One of the key ingredients for Credo came in the production and mixing by two other innovative Sheffield music men. Possible liaisons with the likes of Simian Mobile Disco exhausted, Phil was walking his dog when he bumped into Dean Honer who, together with Jarrod Gosling, comprises city duo I Monster.
“They are brilliant, but they are not like us, not a synth band, so it never quite occurred to me. Then it was obvious, after they did three tracks, but it wasn’t until then.”
Now much of Credo sounds like it was built for belting out from a stage, yet even with burgeoning demand on the League as a live band, such motivation wasn’t pondered.
“Because of the technical stuff with computers this is the hardest stuff to take live. It’s killing us getting acceptable versions.
“We use synths that do things by accident and that inspires us. So I don’t think of having to play it live while writing.
“We just had to tear all the gear down because the system got very complicated and we had two generations of computers decide not to agree with each other.
“There were two or three days where I was waking at five in the morning worried for what was going to happen that night.
“But touring pays for everything now. People are much more prepared to give you money to play than to buy records.
“It used to be a loss leader but now it keeps the business ticking over – and it is a business.
“I counted the number of people on the last tour and it was 27 – caterers, four drivers... I love the fact we give employment to a few people.”
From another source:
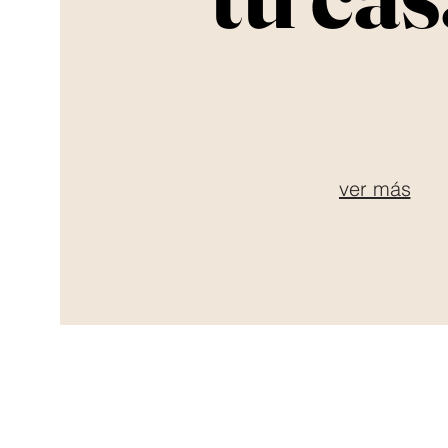
ver más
On August 20, the League will be doing that again when they join fellow Sheffield innovators Heaven 17, Toyah Willcox, Level 42 and Nik Kershaw at the Clumber Park nostalgia knees up, following their July 30 Broughton Hall slot.
“It’s hard to be unique,” concedes Phil. “I think really hard about this.
“We’re doing this as a band with a 30-year history.
“We were in the right place at the right time and it’s adolescence – you have a couple of years when things will stick with you for the rest of your life, when things are your own.
“That said, we work hard to make it work and we have the advantage that we’ve been playing the big game for a long time.
“Somehow, as of Don’t You Want Me, we were international in a way most groups find it so hard to be now.”